RESULTS: After 3 months, there was a significantly greater decrease in subcutaneous (SQ) abdominal fat in the ASOX group compared to the TE and PL groups although body weight changes did not differ by treatment group. There was also a tendency for the ASOX group to exhibit greater losses in visceral fat, and the absolute level of visceral fat in this group was significantly lower at 3 months than in the TE and PL groups. There were significant main effects of treatment at 3 months on serum T and free T (increased in the TE group and decreased in the ASOX group) and on thyroid hormone parameters (T4 and T3 resin uptake significantly decreased in the ASOX group compared with the other two groups). There was a significant decrease in HDL-C, and increase in LDL-C in the ASOX group, which led to their being switched to the parenteral nandrolone decanoate (ASND) after 3 months. ASND had opposite effects on visceral fat from ASOX, producing a significant increase from 3 to 9 months while continuing to decrease SQ abdominal fat. ASND treatment also decreased thigh muscle area, while ASOX treatment increased high muscle. ASND reversed the effects of ASOX on lipoproteins and thyroid hormones. The previously reported effect of T to decrease visceral fat was not observed, in fact, visceral fat in the TE group increased slightly from 3 to 9 months, although SQ fat continued to decrease. Neither TE nor AS treatment resulted in any change in urologic parameters.

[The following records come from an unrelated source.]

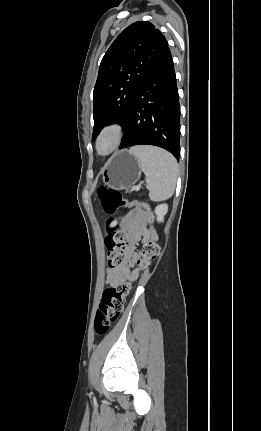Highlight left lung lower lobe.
Listing matches in <instances>:
<instances>
[{
	"label": "left lung lower lobe",
	"mask_w": 261,
	"mask_h": 431,
	"mask_svg": "<svg viewBox=\"0 0 261 431\" xmlns=\"http://www.w3.org/2000/svg\"><path fill=\"white\" fill-rule=\"evenodd\" d=\"M154 145L180 156V105L169 48L153 64L131 106L119 149Z\"/></svg>",
	"instance_id": "1"
}]
</instances>
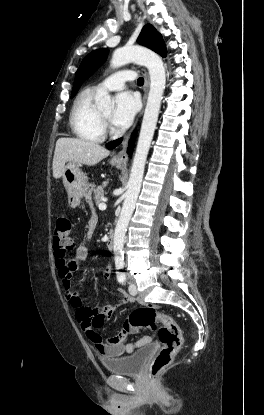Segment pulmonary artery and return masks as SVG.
Returning <instances> with one entry per match:
<instances>
[{"instance_id":"e3ab8cb5","label":"pulmonary artery","mask_w":264,"mask_h":415,"mask_svg":"<svg viewBox=\"0 0 264 415\" xmlns=\"http://www.w3.org/2000/svg\"><path fill=\"white\" fill-rule=\"evenodd\" d=\"M134 79V73L128 71H119L113 73L102 82L94 86V90L96 92L121 90L125 87L127 81H133Z\"/></svg>"}]
</instances>
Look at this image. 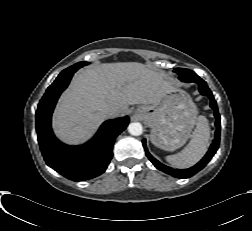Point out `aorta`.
I'll list each match as a JSON object with an SVG mask.
<instances>
[{
	"mask_svg": "<svg viewBox=\"0 0 252 231\" xmlns=\"http://www.w3.org/2000/svg\"><path fill=\"white\" fill-rule=\"evenodd\" d=\"M128 132L133 136H139L143 132V127L139 122L130 123L128 126Z\"/></svg>",
	"mask_w": 252,
	"mask_h": 231,
	"instance_id": "762f6f07",
	"label": "aorta"
}]
</instances>
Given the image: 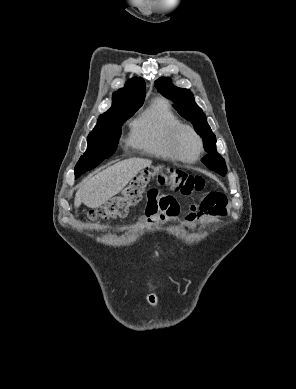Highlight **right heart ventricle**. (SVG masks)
Returning <instances> with one entry per match:
<instances>
[{"label":"right heart ventricle","instance_id":"1","mask_svg":"<svg viewBox=\"0 0 296 389\" xmlns=\"http://www.w3.org/2000/svg\"><path fill=\"white\" fill-rule=\"evenodd\" d=\"M179 123L181 121L169 102L158 98L131 121L127 142L149 156L173 160L168 138L173 127Z\"/></svg>","mask_w":296,"mask_h":389}]
</instances>
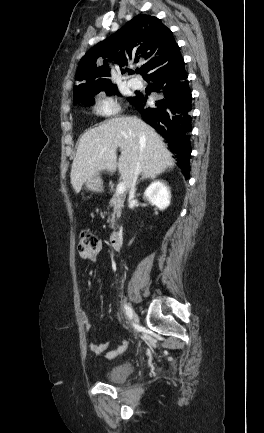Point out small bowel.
Listing matches in <instances>:
<instances>
[{"label": "small bowel", "instance_id": "c3829d8e", "mask_svg": "<svg viewBox=\"0 0 264 433\" xmlns=\"http://www.w3.org/2000/svg\"><path fill=\"white\" fill-rule=\"evenodd\" d=\"M102 248H103V242L99 241L93 250L86 252V253H82L81 258L84 261L94 262L97 260ZM81 317H82L85 329L87 331H90L92 329V324L89 320L87 313L85 311H82ZM128 345H129V341L124 340L114 351L107 352L106 358L111 359V358H114V357L122 354L125 351V349L128 347ZM89 348H90L92 353L99 355V354L105 352L109 348V342L108 341L98 342V343L92 342V343H90Z\"/></svg>", "mask_w": 264, "mask_h": 433}]
</instances>
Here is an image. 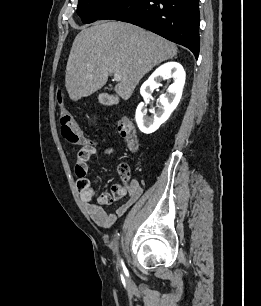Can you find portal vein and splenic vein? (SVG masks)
<instances>
[{"label": "portal vein and splenic vein", "instance_id": "portal-vein-and-splenic-vein-1", "mask_svg": "<svg viewBox=\"0 0 261 306\" xmlns=\"http://www.w3.org/2000/svg\"><path fill=\"white\" fill-rule=\"evenodd\" d=\"M114 80L115 81H120L121 80V76L119 74H114Z\"/></svg>", "mask_w": 261, "mask_h": 306}]
</instances>
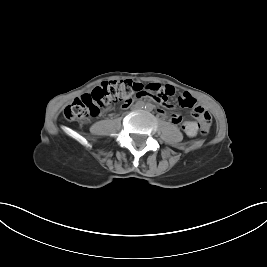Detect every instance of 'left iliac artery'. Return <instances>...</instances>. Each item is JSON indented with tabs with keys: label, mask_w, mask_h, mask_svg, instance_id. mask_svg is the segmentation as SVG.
<instances>
[{
	"label": "left iliac artery",
	"mask_w": 267,
	"mask_h": 267,
	"mask_svg": "<svg viewBox=\"0 0 267 267\" xmlns=\"http://www.w3.org/2000/svg\"><path fill=\"white\" fill-rule=\"evenodd\" d=\"M146 108H147V109H150L151 107H150V105H147Z\"/></svg>",
	"instance_id": "1"
}]
</instances>
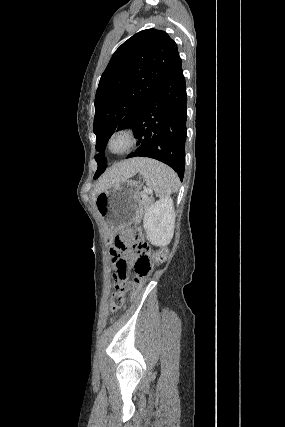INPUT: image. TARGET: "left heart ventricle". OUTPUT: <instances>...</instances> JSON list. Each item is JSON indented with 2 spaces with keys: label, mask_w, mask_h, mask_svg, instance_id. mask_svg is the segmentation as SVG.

CONCLUSIONS: Oral oxandrolone decreased SQ abdominal fat more than TE or weight loss alone and also tended to produce favorable changes in visceral fat. TE and ASND injections given every 2 weeks had similar effects to weight loss alone on regional body fat. Most of the beneficial effects observed on metabolic and cardiovascular risk factors were due to weight loss per se. These results suggest that SQ and visceral abdominal fat can be independently modulated by androgens and that at least some anabolic steroids are capable of influencing abdominal fat.